# Michael Jai White holds 7 legit Black Belts!



## southpaw447 (Mar 21, 2007)

Michael JaiWhite, Actor(Spawn Undisputed 2), is an accomplished martial artist, holding seven legitimate black belts in Shotokan, Tae Kwon Do, Kobudo, Goju Ryu, Tang Soo Do, Wushu and Kyokushin


















How do you think he would favor in MMA???:dunno:


----------



## jasvll (Mar 28, 2007)

I think that depends entirely on the state of his Faustian deal.


----------



## MHughesbestever (May 15, 2007)

He will never fight in MMA becasue actors who think they are tough are all scared to find out how tough they really are. I would like to see Mr. Miyagi Vs anyone in MMA then.


----------



## southpaw447 (Mar 21, 2007)

MHughesbestever said:


> He will never fight in MMA becasue actors who think they are tough are all scared to find out how tough they really are. I would like to see Mr. Miyagi Vs anyone in MMA then.

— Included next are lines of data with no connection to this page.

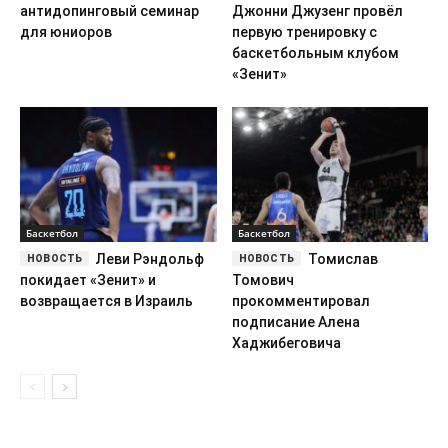
антидопинговый семинар
Джонни Джузенг провёл
для юниоров
первую тренировку с
баскетбольным клубом
«Зенит»
Баскетбол
Баскетбол
Леви Рэндольф
Томислав
покидает «Зенит» и
Томович
возвращается в Израиль
прокомментировал
подписание Алена
Хаджибеговича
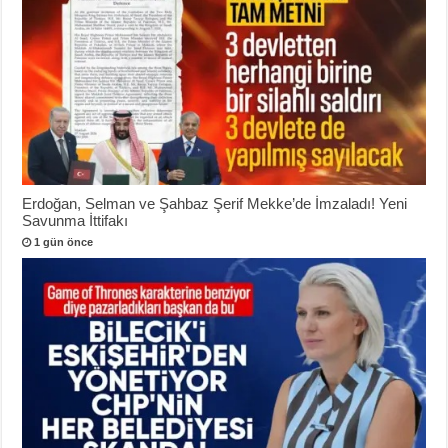
Erdoğan, Selman ve Şahbaz Şerif Mekke’de İmzaladı! Yeni
Savunma İttifakı
1 gün önce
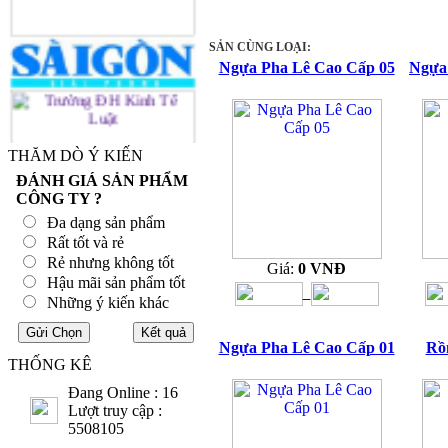
SẢN CÙNG LOẠI:
Ngựa Pha Lê Cao Cấp 05
Ngựa
THĂM DÒ Ý KIẾN
ĐÁNH GIÁ SẢN PHẨM
CÔNG TY ?
Đa dạng sản phẩm
Rất tốt và rẻ
Rẻ nhưng không tốt
Giá:
0 VNĐ
Hậu mãi sản phẩm tốt
Những ý kiến khác
Ngựa Pha Lê Cao Cấp 01
Rồ
THỐNG KÊ
Đang Online : 16
Lượt truy cập :
5508105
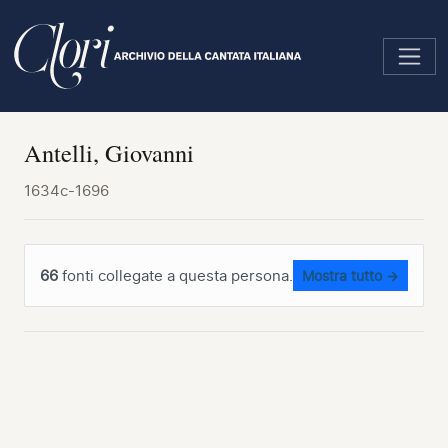
Salta
al
contenuto
principale
Antelli, Giovanni
1634c-1696
66
fonti collegate a questa persona.
Mostra tutto →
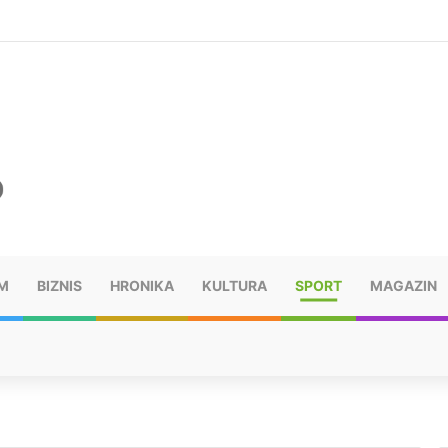
ru u selima kod Trebinja
M
BIZNIS
HRONIKA
KULTURA
SPORT
MAGAZIN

Miyagi is actually dead (or rather the guy who played him). I think MJW would favor pretty well.


----------



## M_D (Apr 8, 2007)

I would like to see how he does plus I think it would be cool to see him come out in the Spawn outfit


----------



## Deadpool (Dec 14, 2006)

If I recall correctly Spawn just took over heaven and hell in the comics and destroyed them. So he's got a good shot, right?


----------



## wukkadb (Jan 1, 2007)

Spawn is a bad-ass movie


----------



## Onganju (May 26, 2006)

southpaw447 said:


> Michael JaiWhite, Actor(Spawn Undisputed 2), is an accomplished martial artist, holding seven legitimate black belts in Shotokan, Tae Kwon Do, Kobudo, Goju Ryu, Tang Soo Do, Wushu and Kyokushin
> 
> 
> 
> ...


Seeing as there are no grappling styles in there, probably not too well.


----------



## LivingDedMan (May 10, 2007)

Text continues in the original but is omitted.